La morale pratique, se donnant pour rationnellement fondée, prétend à une valeur universelle pour les obligations qu'elle formule. Elle légifère, selon l'expression de Kant, non seulement pour tous les hommes de tous les temps et de tous les pays, mais pour tout être libre et raisonnable. En fait, ses préceptes positifs sont l'expression d'un ordre social donné, applicables seulement dans cet ordre social, impraticables et même inintelligibles pour les contemporains qui appartiennent à une civilisation diffé­­rente. Aussitôt que l'on sort des formules très générales mais indéterminées, « soyez justes, soyez bienfaisants », et qu'il s'agit de fixer les droits et les devoirs respectifs dont le respect s'appellera justice, les divergences irréductibles apparais­sent. Le musulman ne comprend plus l'Occidental. Mais l'universalité apparente des principes dissimule la particularité réelle des préceptes.
La position de l'art rationnel est précisément inverse. Il ne prétend pas à une universalité de droit. Comme il se fonde sur l'étude positive de la réalité sociale, et comme cette étude conduit à reconnaître qu'il existe, en fait, non pas une société humaine, mais des sociétés, qu'une longue solidarité avec leur propre passé fait aujourd'hui profondément différentes les unes des autres, il n'hésite nullement à avouer que chacune de ces sociétés a sa morale, comme sa langue, sa religion, son art, ses institutions.
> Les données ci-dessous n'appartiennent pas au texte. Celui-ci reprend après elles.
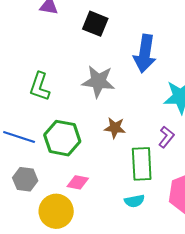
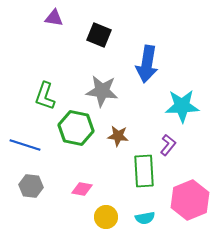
green hexagon: (62, 138) -> (76, 128), moved
cyan semicircle: (134, 201) -> (145, 218), moved
yellow circle: (56, 211) -> (106, 217), moved, size x0.7

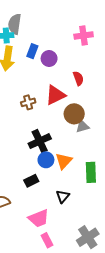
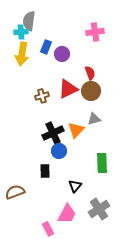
brown circle: (74, 114) -> (91, 91), moved
orange triangle: (64, 161) -> (76, 130), moved
black rectangle: (31, 181) -> (45, 171), turned -64
pink trapezoid: (39, 218) -> (67, 214), moved, turned -40
gray cross: (88, 237) -> (99, 209), moved
pink rectangle: (47, 240) -> (48, 229), moved

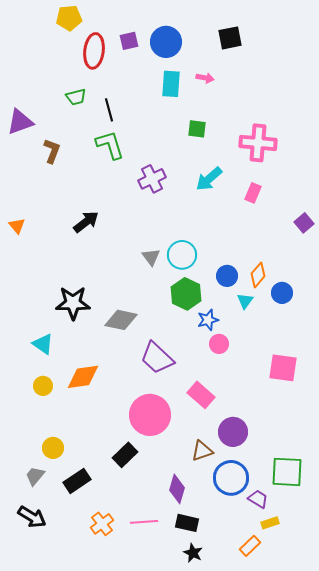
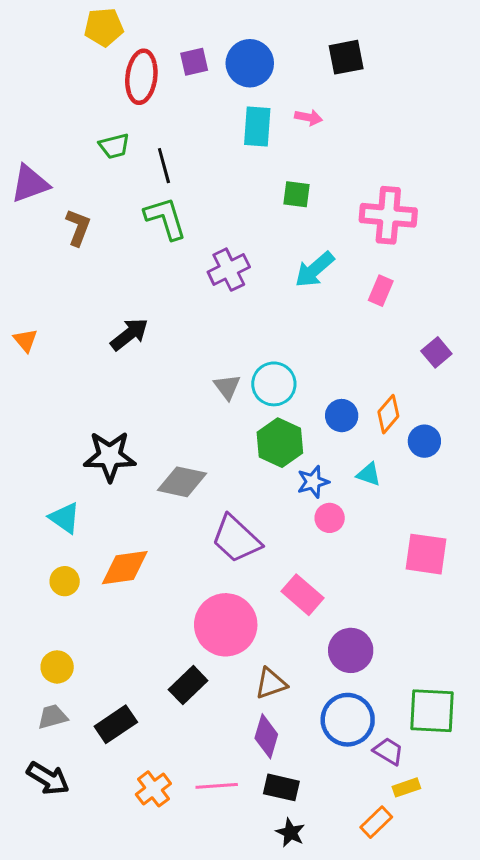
purple square: (304, 223) -> (436, 352), moved
cyan triangle: (245, 301) -> (369, 474), moved, turned -48
yellow circle: (53, 448) -> (57, 667), moved
brown triangle: (202, 451) -> (271, 684), moved
gray trapezoid: (35, 476) -> (53, 717), turned 35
Et, sans méconnaître ce que l'étude comparée pourra révéler de commun dans le développement des morales des différentes sociétés, l'intervention scientifique ne consistera pas en des mesures identiques partout, mais elle sera, réglée à la fois par ce que les cas auront de différent et par ce qu'ils auront de commun. Supposé, par exemple, que nous ayons une connaissance scientifique de notre propre société, dans son passé et dans son présent, et de même une connaissance scientifique du présent et du passé de la société chinoise, les applications de cette connaissance à l'amélioration de l'une et de l'autre société ne coïncideraient certainement pas.
Plus modeste dans ses prétentions que notre morale pratique actuelle, cet art social est, en réalité, plus largement humain. Car la morale pratique actuelle, s'ima­ginant légiférer pour l'homme « en soi », se contente, en réalité, d'hypostasier sous le nom d'humanité l'homme de notre civilisation et de notre temps. Après quoi, elle se croit en droit d'exiger, pour tout ce qui lui apparaît comme obligatoire, le même respect absolu. Le champ de sa spéculation abstraite est indéfini ; le rayon de sa vision réelle est très limité. Il en est tout autrement de l'art social rationnel, qui sup­pose comme condition préalable et indispensable l'étude sociologique, c'est-à-dire l'étude comparée et critique des morales existantes. Et de cette étude pourront sans doute sortir des indications pratiques précieuses, que jamais la réflexion n'aurait pu obtenir par l'analyse abstraite d'une morale ou d'une société unique.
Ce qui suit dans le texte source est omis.